Phytotyping4D: a light‐field imaging system for non‐invasive and accurate monitoring of spatio‐temporal plant growth

Integrative studies of plant growth require spatially and temporally resolved information from high‐throughput imaging systems. However, analysis and interpretation of conventional two‐dimensional images is complicated by the three‐dimensional nature of shoot architecture and by changes in leaf position over time, termed hyponasty.
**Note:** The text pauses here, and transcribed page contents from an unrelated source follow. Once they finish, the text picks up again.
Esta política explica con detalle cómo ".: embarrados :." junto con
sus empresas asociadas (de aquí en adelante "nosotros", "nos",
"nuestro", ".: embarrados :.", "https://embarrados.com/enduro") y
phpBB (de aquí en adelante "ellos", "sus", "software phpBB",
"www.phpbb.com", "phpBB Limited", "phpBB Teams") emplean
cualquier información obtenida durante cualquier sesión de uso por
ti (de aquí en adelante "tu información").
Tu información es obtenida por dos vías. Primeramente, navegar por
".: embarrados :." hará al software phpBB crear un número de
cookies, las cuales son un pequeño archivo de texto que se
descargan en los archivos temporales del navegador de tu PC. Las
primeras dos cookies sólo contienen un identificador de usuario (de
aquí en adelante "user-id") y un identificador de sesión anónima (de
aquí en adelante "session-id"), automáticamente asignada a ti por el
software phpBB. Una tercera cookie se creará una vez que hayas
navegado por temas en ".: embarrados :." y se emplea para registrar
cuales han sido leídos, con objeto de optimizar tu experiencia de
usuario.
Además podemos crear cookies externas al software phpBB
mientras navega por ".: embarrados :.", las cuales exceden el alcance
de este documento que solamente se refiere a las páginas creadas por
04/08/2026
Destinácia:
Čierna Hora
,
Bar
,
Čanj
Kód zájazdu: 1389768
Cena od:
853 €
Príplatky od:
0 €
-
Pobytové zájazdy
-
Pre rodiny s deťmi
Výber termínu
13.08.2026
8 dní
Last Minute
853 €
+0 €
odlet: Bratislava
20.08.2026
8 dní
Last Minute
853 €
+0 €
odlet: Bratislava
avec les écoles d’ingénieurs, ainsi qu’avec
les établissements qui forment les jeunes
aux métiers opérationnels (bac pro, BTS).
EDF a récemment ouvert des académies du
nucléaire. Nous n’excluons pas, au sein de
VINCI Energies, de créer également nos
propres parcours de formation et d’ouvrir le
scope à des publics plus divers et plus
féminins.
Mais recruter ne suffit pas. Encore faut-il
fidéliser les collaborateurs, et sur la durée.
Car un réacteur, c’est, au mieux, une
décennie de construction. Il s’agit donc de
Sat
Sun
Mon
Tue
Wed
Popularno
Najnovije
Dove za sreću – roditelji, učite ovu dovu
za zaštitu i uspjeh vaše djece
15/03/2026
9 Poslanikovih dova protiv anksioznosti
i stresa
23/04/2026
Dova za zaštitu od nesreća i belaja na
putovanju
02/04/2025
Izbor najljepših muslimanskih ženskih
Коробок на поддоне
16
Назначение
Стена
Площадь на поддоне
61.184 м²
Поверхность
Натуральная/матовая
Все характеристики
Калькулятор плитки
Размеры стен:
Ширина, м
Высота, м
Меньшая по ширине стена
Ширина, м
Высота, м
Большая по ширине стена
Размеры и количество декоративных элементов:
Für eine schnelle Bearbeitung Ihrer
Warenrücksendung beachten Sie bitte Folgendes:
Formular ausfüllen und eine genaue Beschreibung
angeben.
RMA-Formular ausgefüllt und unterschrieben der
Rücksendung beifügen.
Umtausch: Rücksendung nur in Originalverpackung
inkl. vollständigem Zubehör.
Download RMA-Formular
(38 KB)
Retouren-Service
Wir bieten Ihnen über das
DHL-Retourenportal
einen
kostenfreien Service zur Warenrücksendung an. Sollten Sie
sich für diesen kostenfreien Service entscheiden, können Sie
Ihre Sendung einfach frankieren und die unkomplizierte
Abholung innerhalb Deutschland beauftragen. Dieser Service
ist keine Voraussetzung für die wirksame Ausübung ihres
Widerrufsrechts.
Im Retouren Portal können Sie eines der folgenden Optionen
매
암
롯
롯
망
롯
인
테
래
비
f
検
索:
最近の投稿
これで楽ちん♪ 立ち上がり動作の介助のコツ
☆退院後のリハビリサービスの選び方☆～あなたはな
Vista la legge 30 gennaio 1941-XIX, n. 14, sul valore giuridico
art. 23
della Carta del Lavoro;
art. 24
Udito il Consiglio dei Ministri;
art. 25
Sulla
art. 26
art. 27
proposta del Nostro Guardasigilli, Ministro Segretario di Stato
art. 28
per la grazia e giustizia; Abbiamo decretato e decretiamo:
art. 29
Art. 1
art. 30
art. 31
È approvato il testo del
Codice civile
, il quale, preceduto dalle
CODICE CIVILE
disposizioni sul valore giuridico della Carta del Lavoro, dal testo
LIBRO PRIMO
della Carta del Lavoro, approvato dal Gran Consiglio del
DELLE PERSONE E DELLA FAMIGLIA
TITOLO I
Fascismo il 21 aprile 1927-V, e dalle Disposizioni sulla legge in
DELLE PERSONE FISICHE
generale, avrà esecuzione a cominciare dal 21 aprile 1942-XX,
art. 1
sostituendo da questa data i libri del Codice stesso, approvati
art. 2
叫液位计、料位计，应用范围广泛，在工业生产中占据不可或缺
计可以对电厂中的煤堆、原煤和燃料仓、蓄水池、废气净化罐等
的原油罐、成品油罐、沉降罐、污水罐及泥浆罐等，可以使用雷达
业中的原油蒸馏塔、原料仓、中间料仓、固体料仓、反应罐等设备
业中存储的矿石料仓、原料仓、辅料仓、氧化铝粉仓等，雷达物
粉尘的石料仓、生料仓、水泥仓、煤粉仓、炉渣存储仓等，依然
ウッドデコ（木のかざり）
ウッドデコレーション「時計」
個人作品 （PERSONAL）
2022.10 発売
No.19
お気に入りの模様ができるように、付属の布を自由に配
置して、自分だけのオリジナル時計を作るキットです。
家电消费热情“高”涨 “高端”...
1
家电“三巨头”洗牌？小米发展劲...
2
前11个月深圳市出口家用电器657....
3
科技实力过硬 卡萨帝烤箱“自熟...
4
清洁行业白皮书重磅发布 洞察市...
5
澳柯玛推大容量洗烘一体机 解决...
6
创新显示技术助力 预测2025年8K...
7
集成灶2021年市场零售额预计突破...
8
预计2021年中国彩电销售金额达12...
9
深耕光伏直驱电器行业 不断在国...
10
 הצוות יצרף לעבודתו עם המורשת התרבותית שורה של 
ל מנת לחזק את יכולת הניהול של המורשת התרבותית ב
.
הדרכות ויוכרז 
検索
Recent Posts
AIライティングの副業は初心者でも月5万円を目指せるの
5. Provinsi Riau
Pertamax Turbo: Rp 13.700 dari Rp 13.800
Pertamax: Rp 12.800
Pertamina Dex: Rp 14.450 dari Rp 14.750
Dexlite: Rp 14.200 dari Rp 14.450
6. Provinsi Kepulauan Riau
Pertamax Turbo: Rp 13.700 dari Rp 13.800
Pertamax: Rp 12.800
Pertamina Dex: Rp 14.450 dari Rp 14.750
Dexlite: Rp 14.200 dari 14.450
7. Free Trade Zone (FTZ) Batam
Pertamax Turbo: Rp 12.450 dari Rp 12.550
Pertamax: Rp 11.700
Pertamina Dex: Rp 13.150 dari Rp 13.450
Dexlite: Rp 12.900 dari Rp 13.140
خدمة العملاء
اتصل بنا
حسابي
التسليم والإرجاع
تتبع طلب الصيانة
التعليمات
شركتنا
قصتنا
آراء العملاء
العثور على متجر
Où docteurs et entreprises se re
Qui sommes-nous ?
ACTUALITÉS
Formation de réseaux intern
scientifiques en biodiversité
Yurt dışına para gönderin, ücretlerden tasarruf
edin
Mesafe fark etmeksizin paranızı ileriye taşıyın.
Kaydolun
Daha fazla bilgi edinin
To solve this problem, Phytotyping^4D uses a light‐field camera that simultaneously provides a focus image and a depth image, which contains distance information about the object surface. Our automated pipeline segments the focus images, integrates depth information to reconstruct the three‐dimensional architecture, and analyses time series to provide information about the relative expansion rate, the timing of leaf appearance, hyponastic movement, and shape for individual leaves and the whole rosette. Phytotyping^4D was calibrated and validated using discs of known sizes, and plants tilted at various orientations. Information from this analysis was integrated into the pipeline to allow error assessment during routine operation. To illustrate the utility of Phytotyping^4D, we compare diurnal changes in Arabidopsis thaliana wild‐type Col‐0 and the starchless pgm mutant. Compared to Col‐0, pgm showed very low relative expansion rate in the second half of the night, a transiently increased relative expansion rate at the onset of light period, and smaller hyponastic movement including delayed movement after dusk, both at the level of the rosette and individual leaves. Our study introduces light‐field camera systems as a tool to accurately measure morphological and growth‐related features in plants.